Stored items from a collection
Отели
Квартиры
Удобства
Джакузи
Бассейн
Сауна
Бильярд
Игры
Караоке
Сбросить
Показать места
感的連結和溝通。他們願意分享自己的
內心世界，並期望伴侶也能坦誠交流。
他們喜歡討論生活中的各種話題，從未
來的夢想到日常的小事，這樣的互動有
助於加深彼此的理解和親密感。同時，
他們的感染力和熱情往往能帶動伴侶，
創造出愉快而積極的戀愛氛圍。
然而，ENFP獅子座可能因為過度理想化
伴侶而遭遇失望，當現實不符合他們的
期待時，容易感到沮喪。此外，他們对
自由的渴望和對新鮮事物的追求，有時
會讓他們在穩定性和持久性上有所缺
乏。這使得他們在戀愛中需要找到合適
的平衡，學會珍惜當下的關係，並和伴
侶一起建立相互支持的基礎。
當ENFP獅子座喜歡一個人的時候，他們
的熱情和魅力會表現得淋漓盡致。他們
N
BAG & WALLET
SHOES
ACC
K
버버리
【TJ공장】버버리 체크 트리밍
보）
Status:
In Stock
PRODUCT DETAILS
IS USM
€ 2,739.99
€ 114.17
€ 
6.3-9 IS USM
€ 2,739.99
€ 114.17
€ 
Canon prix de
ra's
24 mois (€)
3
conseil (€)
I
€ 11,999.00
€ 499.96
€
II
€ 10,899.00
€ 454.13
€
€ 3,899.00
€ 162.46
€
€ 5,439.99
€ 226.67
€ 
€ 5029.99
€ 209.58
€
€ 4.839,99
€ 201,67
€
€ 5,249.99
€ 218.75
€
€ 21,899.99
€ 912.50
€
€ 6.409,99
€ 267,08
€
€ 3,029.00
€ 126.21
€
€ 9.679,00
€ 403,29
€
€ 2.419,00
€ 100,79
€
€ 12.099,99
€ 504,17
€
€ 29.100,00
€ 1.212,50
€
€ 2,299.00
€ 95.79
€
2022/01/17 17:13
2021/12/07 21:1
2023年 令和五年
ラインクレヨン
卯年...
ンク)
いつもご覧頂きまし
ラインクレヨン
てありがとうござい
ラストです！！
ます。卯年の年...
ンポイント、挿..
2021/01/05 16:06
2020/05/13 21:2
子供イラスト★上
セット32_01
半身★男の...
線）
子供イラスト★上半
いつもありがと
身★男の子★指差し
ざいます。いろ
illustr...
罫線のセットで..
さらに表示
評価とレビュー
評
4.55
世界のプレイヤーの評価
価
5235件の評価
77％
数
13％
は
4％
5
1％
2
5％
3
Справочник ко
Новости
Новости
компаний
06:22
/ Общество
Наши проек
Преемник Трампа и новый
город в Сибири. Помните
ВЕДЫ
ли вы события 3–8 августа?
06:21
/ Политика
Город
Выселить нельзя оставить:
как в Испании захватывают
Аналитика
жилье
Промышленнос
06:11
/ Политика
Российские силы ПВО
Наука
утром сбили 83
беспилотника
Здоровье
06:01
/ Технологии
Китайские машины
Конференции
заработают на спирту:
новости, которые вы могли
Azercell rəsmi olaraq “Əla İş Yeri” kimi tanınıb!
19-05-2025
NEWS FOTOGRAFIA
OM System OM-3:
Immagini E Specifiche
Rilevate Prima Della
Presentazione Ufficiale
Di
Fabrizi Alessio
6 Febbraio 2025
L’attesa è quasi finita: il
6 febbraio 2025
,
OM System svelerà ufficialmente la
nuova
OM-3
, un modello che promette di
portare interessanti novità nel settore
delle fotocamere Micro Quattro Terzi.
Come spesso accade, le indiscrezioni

Work instruction: Your task is to retype all the records above with nothing left out.

Problem solution:
Отели
Квартиры
Удобства
Джакузи
Бассейн
Сауна
Бильярд
Игры
Караоке
Сбросить
Показать места
感的連結和溝通。他們願意分享自己的
內心世界，並期望伴侶也能坦誠交流。
他們喜歡討論生活中的各種話題，從未
來的夢想到日常的小事，這樣的互動有
助於加深彼此的理解和親密感。同時，
他們的感染力和熱情往往能帶動伴侶，
創造出愉快而積極的戀愛氛圍。
然而，ENFP獅子座可能因為過度理想化
伴侶而遭遇失望，當現實不符合他們的
期待時，容易感到沮喪。此外，他們对
自由的渴望和對新鮮事物的追求，有時
會讓他們在穩定性和持久性上有所缺
乏。這使得他們在戀愛中需要找到合適
的平衡，學會珍惜當下的關係，並和伴
侶一起建立相互支持的基礎。
當ENFP獅子座喜歡一個人的時候，他們
的熱情和魅力會表現得淋漓盡致。他們
N
BAG & WALLET
SHOES
ACC
K
버버리
【TJ공장】버버리 체크 트리밍
보）
Status:
In Stock
PRODUCT DETAILS
IS USM
€ 2,739.99
€ 114.17
€ 
6.3-9 IS USM
€ 2,739.99
€ 114.17
€ 
Canon prix de
ra's
24 mois (€)
3
conseil (€)
I
€ 11,999.00
€ 499.96
€
II
€ 10,899.00
€ 454.13
€
€ 3,899.00
€ 162.46
€
€ 5,439.99
€ 226.67
€ 
€ 5029.99
€ 209.58
€
€ 4.839,99
€ 201,67
€
€ 5,249.99
€ 218.75
€
€ 21,899.99
€ 912.50
€
€ 6.409,99
€ 267,08
€
€ 3,029.00
€ 126.21
€
€ 9.679,00
€ 403,29
€
€ 2.419,00
€ 100,79
€
€ 12.099,99
€ 504,17
€
€ 29.100,00
€ 1.212,50
€
€ 2,299.00
€ 95.79
€
2022/01/17 17:13
2021/12/07 21:1
2023年 令和五年
ラインクレヨン
卯年...
ンク)
いつもご覧頂きまし
ラインクレヨン
てありがとうござい
ラストです！！
ます。卯年の年...
ンポイント、挿..
2021/01/05 16:06
2020/05/13 21:2
子供イラスト★上
セット32_01
半身★男の...
線）
子供イラスト★上半
いつもありがと
身★男の子★指差し
ざいます。いろ
illustr...
罫線のセットで..
さらに表示
評価とレビュー
評
4.55
世界のプレイヤーの評価
価
5235件の評価
77％
数
13％
は
4％
5
1％
2
5％
3
Справочник ко
Новости
Новости
компаний
06:22
/ Общество
Наши проек
Преемник Трампа и новый
город в Сибири. Помните
ВЕДЫ
ли вы события 3–8 августа?
06:21
/ Политика
Город
Выселить нельзя оставить:
как в Испании захватывают
Аналитика
жилье
Промышленнос
06:11
/ Политика
Российские силы ПВО
Наука
утром сбили 83
беспилотника
Здоровье
06:01
/ Технологии
Китайские машины
Конференции
заработают на спирту:
новости, которые вы могли
Azercell rəsmi olaraq “Əla İş Yeri” kimi tanınıb!
19-05-2025
NEWS FOTOGRAFIA
OM System OM-3:
Immagini E Specifiche
Rilevate Prima Della
Presentazione Ufficiale
Di
Fabrizi Alessio
6 Febbraio 2025
L’attesa è quasi finita: il
6 febbraio 2025
,
OM System svelerà ufficialmente la
nuova
OM-3
, un modello che promette di
portare interessanti novità nel settore
delle fotocamere Micro Quattro Terzi.
Come spesso accade, le indiscrezioni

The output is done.